WORK ORDER —
Scan the data below for the string "period". Show every line where it turns up.

**** THE DATA ****

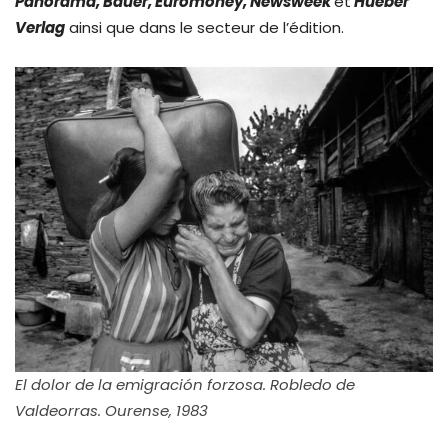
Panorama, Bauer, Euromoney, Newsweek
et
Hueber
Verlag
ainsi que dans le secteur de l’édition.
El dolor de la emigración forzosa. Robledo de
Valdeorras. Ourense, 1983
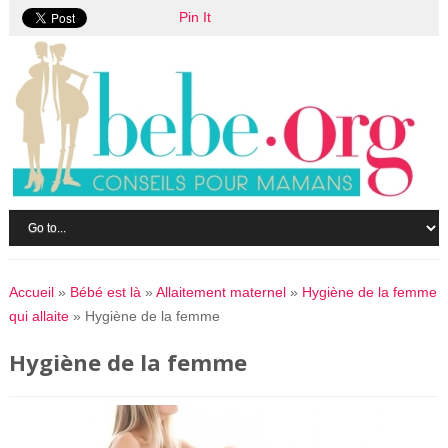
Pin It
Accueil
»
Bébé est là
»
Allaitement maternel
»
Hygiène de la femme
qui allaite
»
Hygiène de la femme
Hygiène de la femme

****
**** THE DATA ****

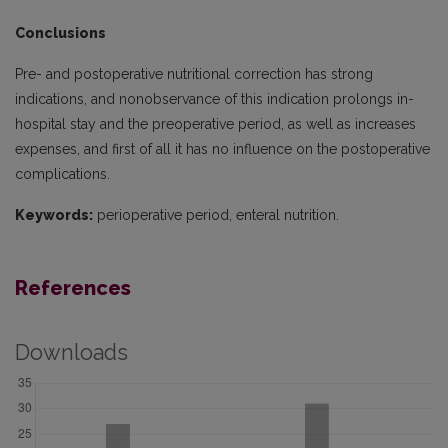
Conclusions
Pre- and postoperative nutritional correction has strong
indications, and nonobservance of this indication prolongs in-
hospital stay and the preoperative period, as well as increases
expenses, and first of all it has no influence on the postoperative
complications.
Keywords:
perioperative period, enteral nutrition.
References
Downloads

****
**** THE DATA ****

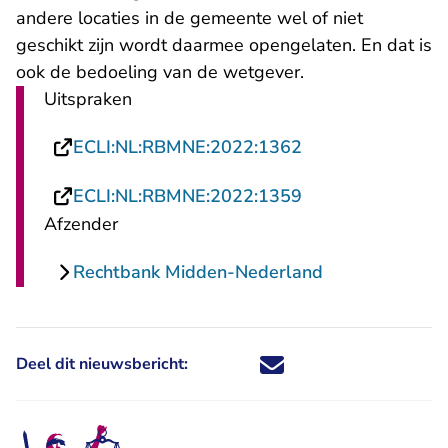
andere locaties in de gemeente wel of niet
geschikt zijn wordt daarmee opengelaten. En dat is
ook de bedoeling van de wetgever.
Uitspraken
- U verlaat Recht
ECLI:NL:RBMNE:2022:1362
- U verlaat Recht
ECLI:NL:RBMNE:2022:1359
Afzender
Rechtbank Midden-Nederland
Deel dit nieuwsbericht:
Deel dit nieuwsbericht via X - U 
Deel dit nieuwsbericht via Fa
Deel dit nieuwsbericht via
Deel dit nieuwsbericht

****

TASK RESULT —
hospital stay and the preoperative period, as well as increases
perioperative period, enteral nutrition.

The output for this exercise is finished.